@Chu_Lục_Ninh: Hi, I faced the problem with
kubernetes.RunNamespacedJob, when run a long-running job (in my case half of the day). I got huge memory leak. My suspect is this job use
ThreadPoolExecutor to poll job log every 5s using
ReadNamespacedPodLogs, since ReadNamespacedPodLogs executed in other thread context, its refCount didn’t reduce to 0 to trigger GC when we assign new value to
read_pod_logs, and that leads to orphan object and leak the memory
@Anna_Geller: Thanks for a great description. I understand the issue but don’t know how to fix that tbh. Do you have some idea on how you would approach it?
How did you identify that this is the line causing the memory leak? was it clear from the execution logs?
one workaround I can think of would be looking at whether it may perhaps make sense to split the job into smaller components? what is your use case here - why does a single job take half of the day to complete? typically a task is a small atomic component in a Prefect flow. While such large tasks are supported, they are hard to debug and troubleshoot - something you experienced just now
@Chu_Lục_Ninh: Hi Anna, actually it is the service we want to run everyday in some time range. You can relate it to the fx trading business when we need the service run only in trading hours.
We monitored the job in grafana/prometheus and experienced that the more logs it produce, the more mem it consumer. Also in execution logs I saw the logs were queued to send to prefect server. Another experience we made was increase job polling interval makes mem leak speed slower.
Finally, it is just Python with multithread, and it may mess up easily with wrong setup. One thing I noticed is previously, this job also messed up losing context when be passed to threadpool executor. Glad that the community fixed it in v1.1.0
@Anna_Geller: > Glad that the community fixed it in v1.1.0
does it mean that upgrading your Server and flows will fix the issue for you?
> it is the service we want to run everyday in some time range.
when you submit your trades, do you think it must be a long-running service? I could easily imagine having it implemented as parametrized flow and to coordinate multiple trades, you could build it as a flow with multiple tasks or even a flow of flows, each flow for a specific market/sector/trade type submission. This way, you could actually have way more visibility than running it as a long-running
KubernetesPodJob. Not something you could change immediately, but worth thinking about
@Chu_Lục_Ninh: > does it mean that upgrading your Server and flows will fix the issue for you?

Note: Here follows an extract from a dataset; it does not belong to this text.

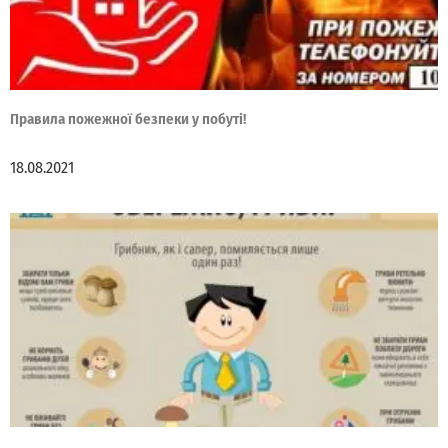
Правила пожежної безпеки у побуті!
18.08.2021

v1.1.0 only fixed losing thread context. The memory leak problem still persist in master branch.
> I could easily imagine having it implemented as parametrized flow and to coordinate multiple trades
This is not our purpose. We run the service that receives market feed from the exchange from 9AM to 3PM everyday. After that range of time, the exchange close the connection so we have to gracefully shutdown our service and open it back tomorrow.
@Anna_Geller: I understand the restrictions of the exchange opening and closing at specific times, but you didn’t persuade me that it requires a persistent service - do you have some sort of a while loop there that grabs time-series data starting from 9 AM, loads it to some time-series database or dumps to a file and keeps continuing until the exchange closes?
I’m asking because I had to deal with a similar use case related to energy trading
@Chu_Lục_Ninh: The exchange continuously sends market feed data to us from 9AM to 3PM. We then broadcast the data to our clients. The service must be persistence because the exchange push message to us via TCP, and we broadcast the message right away when we receive it to maintain low-latency data stream.
@Anna_Geller: for a persistent service, Prefect 1.0 with Kubernetes tasks is not really meant for this.
Prefect 2.0 would be more helpful since you could have a persistent service running flow runs, even every 1-2 seconds if needed, in some sort of while loop, and every run would be trackable from the UI, giving you visibility and all Prefect features such as retries, within that persistent service. Or you could schedule your deployments every 10 seconds to achieve near real-time processing of those messages
@Chu_Lục_Ninh: Thanks, I definitly will try Orion. That version is still in our testing phase while we figuring out how to migrate v1 flow to v2. Most of the reason is the lack of task library, we are re-writing some library target v2 and may contribute back to the community.